So I have some files that contain placeholder values like @USER@
or @SHELL@
(all-caps variable names, enclosed in @'s, representing environment variable names). What I want to do is replace those placeholders with actual values of the environment varables they reference.

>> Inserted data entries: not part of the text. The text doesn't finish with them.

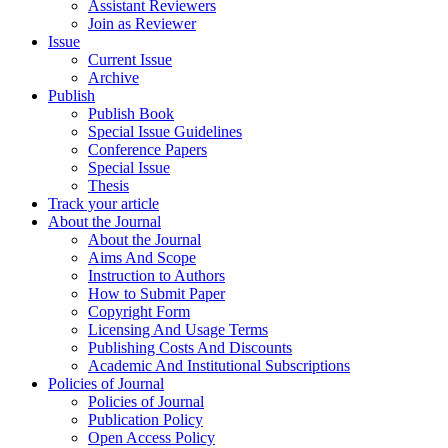
Assistant Reviewers
Join as Reviewer
Issue
Current Issue
Archive
Publish
Publish Book
Special Issue Guidelines
Conference Papers
Special Issue
Thesis
Track your article
About the Journal
About the Journal
Aims And Scope
Instruction to Authors
How to Submit Paper
Copyright Form
Licensing And Usage Terms
Publishing Costs And Discounts
Academic And Institutional Subscriptions
Policies of Journal
Policies of Journal
Publication Policy
Open Access Policy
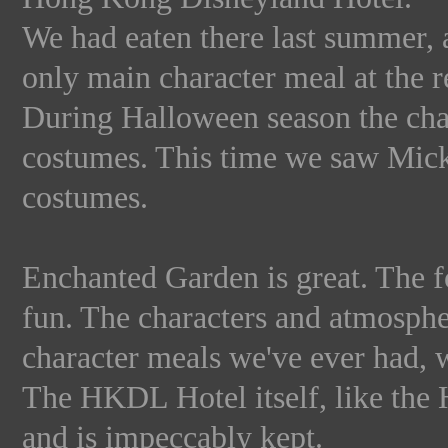
We had eaten there last summer, an
only main character meal at the re
During Halloween season the chara
costumes. This time we saw Mick
costumes.
Enchanted Garden is great. The fo
fun. The characters and atmosphe
character meals we've ever had, 
The HKDL Hotel itself, like the 
and is impeccably kept.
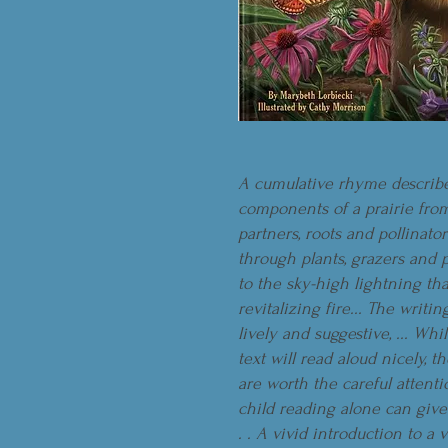
A cumulative rhyme describ
components of a prairie from
partners, roots and pollinator
through plants, grazers and 
to the sky-high lightning tha
revitalizing fire... The writin
lively and suggestive, ... Whi
text will read aloud nicely, t
are worth the careful attenti
child reading alone can give
. . A vivid introduction to a v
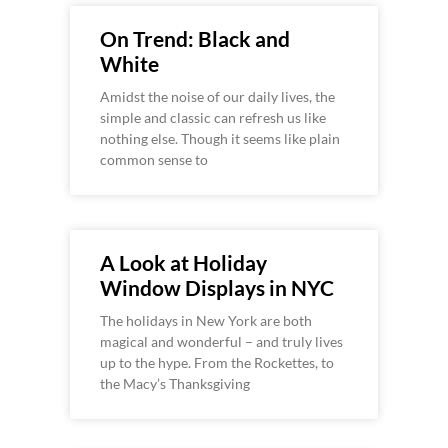
On Trend: Black and
White
Amidst the noise of our daily lives, the
simple and classic can refresh us like
nothing else. Though it seems like plain
common sense to
A Look at Holiday
Window Displays in NYC
The holidays in New York are both
magical and wonderful – and truly lives
up to the hype. From the Rockettes, to
the Macy’s Thanksgiving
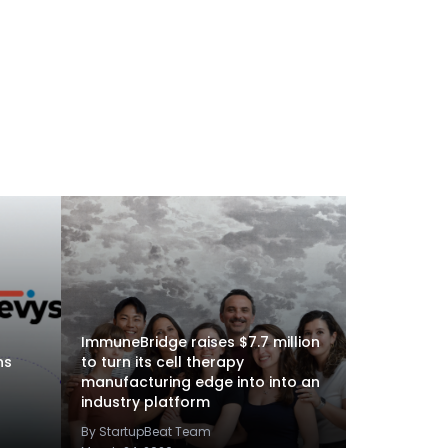
ImmuneBridge raises $7.7 million
ns
to turn its cell therapy
manufacturing edge into into an
industry platform
By StartupBeat Team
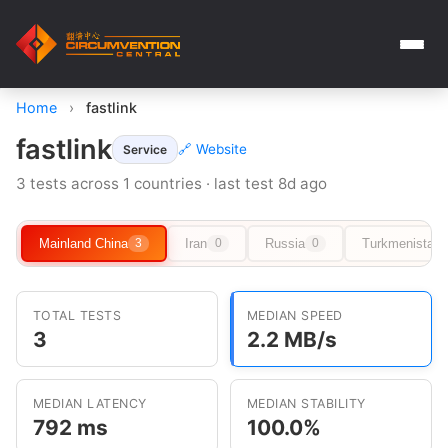
Home
›
fastlink
fastlink
🔗 Website
Service
3 tests across 1 countries · last test 8d ago
Mainland China
Iran
Russia
Turkmenistan
3
0
0
TOTAL TESTS
MEDIAN SPEED
3
2.2 MB/s
MEDIAN LATENCY
MEDIAN STABILITY
792 ms
100.0%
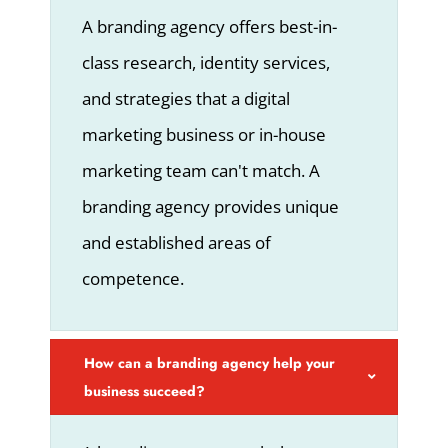
A branding agency offers best-in-
class research, identity services,
and strategies that a digital
marketing business or in-house
marketing team can't match. A
branding agency provides unique
and established areas of
competence.
How can a branding agency help your
business succeed?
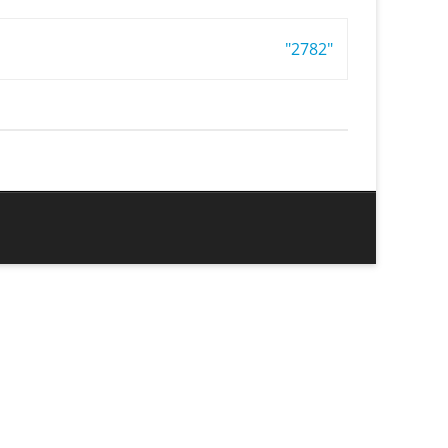
"2782"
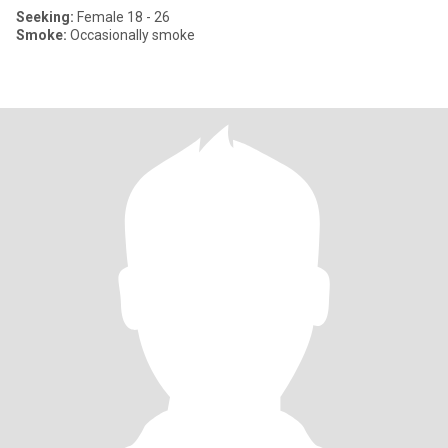
Seeking:
Female 18 - 26
Smoke:
Occasionally smoke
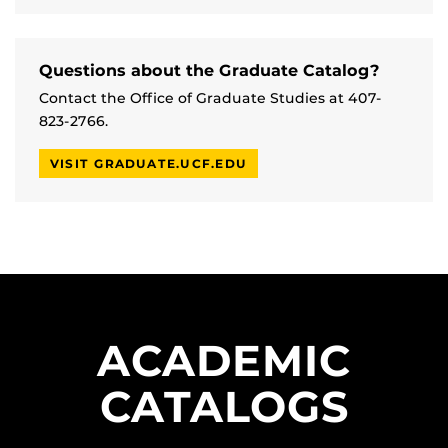
Questions about the Graduate Catalog?
Contact the Office of Graduate Studies at 407-
823-2766.
VISIT GRADUATE.UCF.EDU
ACADEMIC
CATALOGS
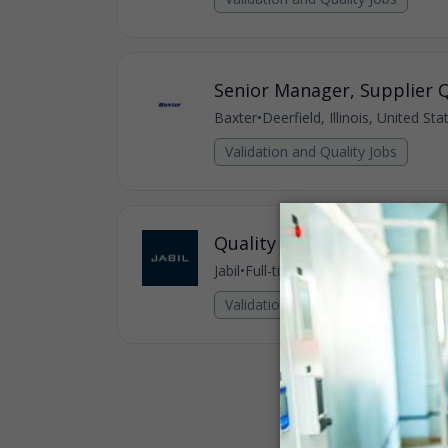
Senior Manager, Supplier Q
Baxter
•
Deerfield, Illinois, United St
Validation and Quality Jobs
Quality Supervisor
Jabil
•
Full-time
•
USA - Gurnee - JHC, U
Validation and Quality Jobs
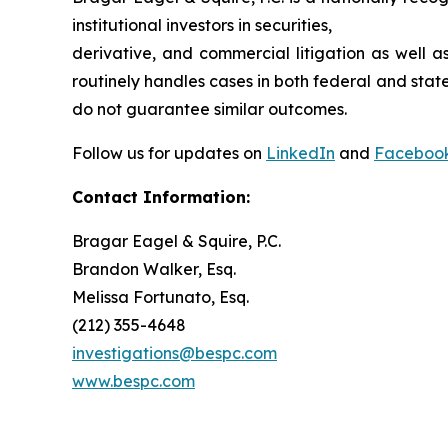
institutional investors in securities,
derivative, and commercial litigation as well a
routinely handles cases in both federal and state
do not guarantee similar outcomes.
Follow us for updates on
LinkedIn
and
Faceboo
Contact Information:
Bragar Eagel & Squire, P.C.
Brandon Walker, Esq.
Melissa Fortunato, Esq.
(212) 355-4648
investigations@bespc.com
www.bespc.com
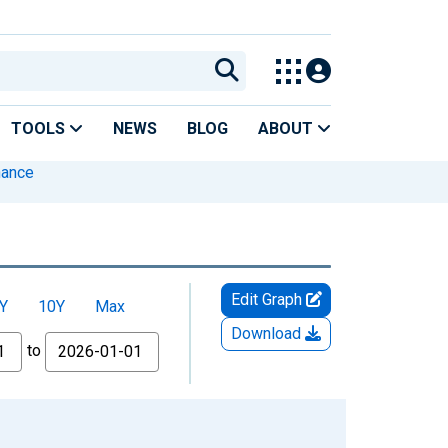
TOOLS
NEWS
BLOG
ABOUT
inance
Edit Graph
Y
10Y
Max
Download
to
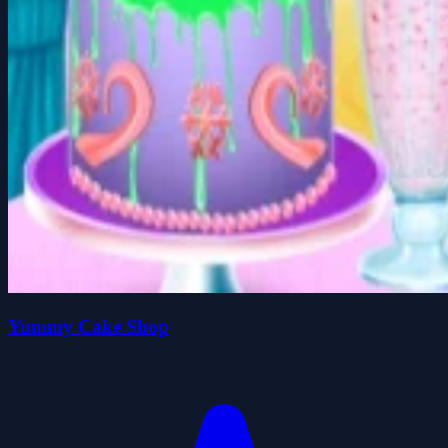
Yummy Cake Shop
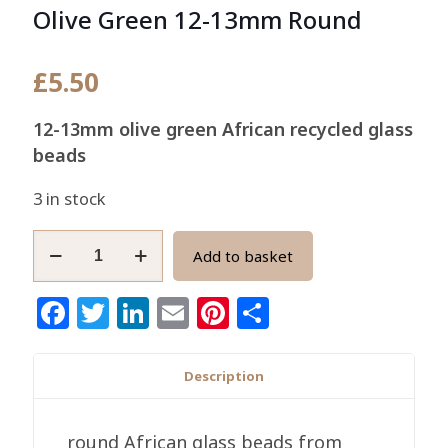
Olive Green 12-13mm Round
£
5.50
12-13mm olive green African recycled glass
beads
3 in stock
African
Add to basket
Glass
Beads
Facebook
Twitter
LinkedIn
Email
Pinterest
Share
Handmade
Olive
Green
Description
12-
13mm
round African glass beads from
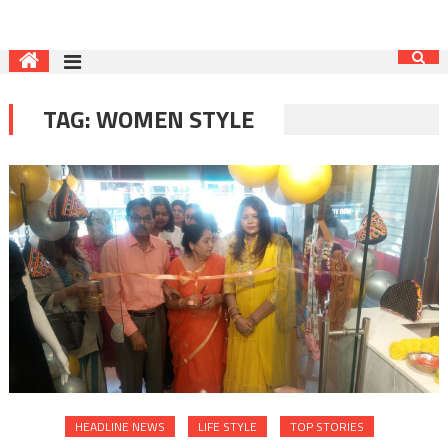
TAG:
WOMEN STYLE
HEADLINE NEWS
LIFE STYLE
TOP STORIES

In the past when I've seen this sort of thing done, the specific variables are usually hard-coded, eg:
sed -e 's/@SOME_VARIABLE@/$SOME_VALUE/' <infile >outfile
But that won't work for my current use-case as I want to more flexibly support arbitrary substitutions. I wrote this code in python which does exactly what I want:
import re
import fileinput
from os import environ
from sys import stdout
pat = re.compile(r'@([A-Z_]+)@')
for line in fileinput.input():
stdout.write(pat.sub(lambda match: environ[match.group(1)], line))
But I'd prefer not to use python if I can help it. Surely there's a way to do this with a perl or sed one-liner?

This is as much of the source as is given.